Vorzeitig erklärte Abnahme: Keine Anfechtung trotz Mängeln!

28.03.2012

Die Erwerber einer Doppelhaushälfte erklärten gegenüber dem Bauträger im Jahr 2005 ausdrücklich die Abnahme des gesamten "Kaufobjekts". Zu diesem Zeitpunkt waren Außenanlage und Tiefgarage des Doppelhauses noch nicht fertig gestellt, was im Abnahmeprotokoll auch festgehalten wurde. Anfang 2011 reichten sie sodann wegen Mängeln Klage gegen den Bauträger ein. Dieser beruft sich auf die Einrede der Verjährung.

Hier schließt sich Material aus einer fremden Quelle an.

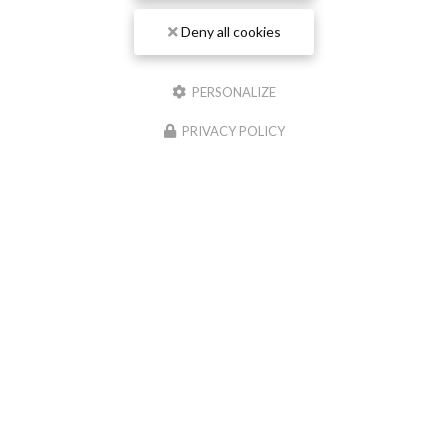
Deny all cookies
PERSONALIZE
PRIVACY POLICY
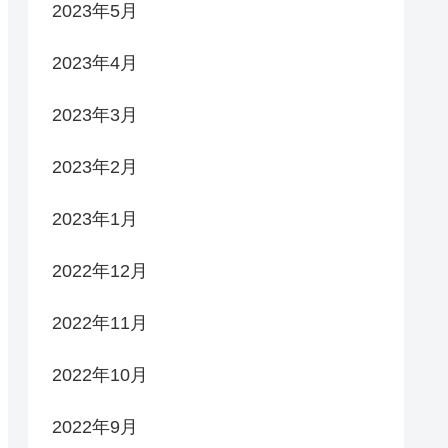
2023年5月
2023年4月
2023年3月
2023年2月
2023年1月
2022年12月
2022年11月
2022年10月
2022年9月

Mit Erfolg! Zwar war das Doppelhaus im Zeitpunkt der Abnahme wegen der noch ausstehenden Tiefgarage und Außenanlage objektiv noch nicht abnahmereif. Trotzdem lag eine voll wirksame Vorwegabnahme vor. Schließlich steht es dem Auftraggeber rechtlich frei, die Abnahme nach § 640 BGB mit deren gravierenden Rechtsfolgen auch vorzeitig zu erklären (BGH, IBR 2006, 450). Für die Wirksamkeit der Vorwegabnahme kommt es nicht darauf an, dass sich der Auftraggeber der Tatsache der Vorwegabnahme bewusst ist. Allein entscheidend ist sein nach außen tretender Wille, die Abnahme zu erklären. Dies war hier insbesondere aufgrund der eindeutigen Formulierungen im Abnahmeprotokoll der Fall. Denn aus diesen folgte, dass die Auftraggeber die Abnahme in Kenntnis der noch ausstehenden Arbeiten erklärten. Damit begann die fünfjährige Verjährungsfrist des § 634a Abs. 1 Nr. 2, Abs. 2 BGB mit der Abnahme im Jahr 2005. Der Anspruch war bei Klageerhebung im Jahr 2011 damit verjährt. Da die Abnahmewirkungen bereits im Jahr 2005 eintraten, konnte auch durch eine spätere erneute Abnahme im Jahr 2006 die Abnahmewirkung des § 634a Abs. 2 BGB nicht nochmals herbeigeführt werden. Auch eine wirksame Anfechtung der Abnahmeerklärung (BGB §§ 119, 123) kommt nicht in Betracht. Im Falle eines Irrtums des Auftraggebers über den erreichten Bautenstand im Zeitpunkt der Abnahme oder seine Pflicht zur Abnahme ist das Anfechtungsrecht nämlich durch die vorrangigen §§ 633 ff BGB ausgeschlossen. Das gilt sogar dann, wenn der Auftragnehmer die Abnahmefähigkeit arglistig vorspielt. Denn die Arglistfolgen regelt speziell § 634a Abs. 3 BGB. Für die Arglist ist hier nichts ersichtlich.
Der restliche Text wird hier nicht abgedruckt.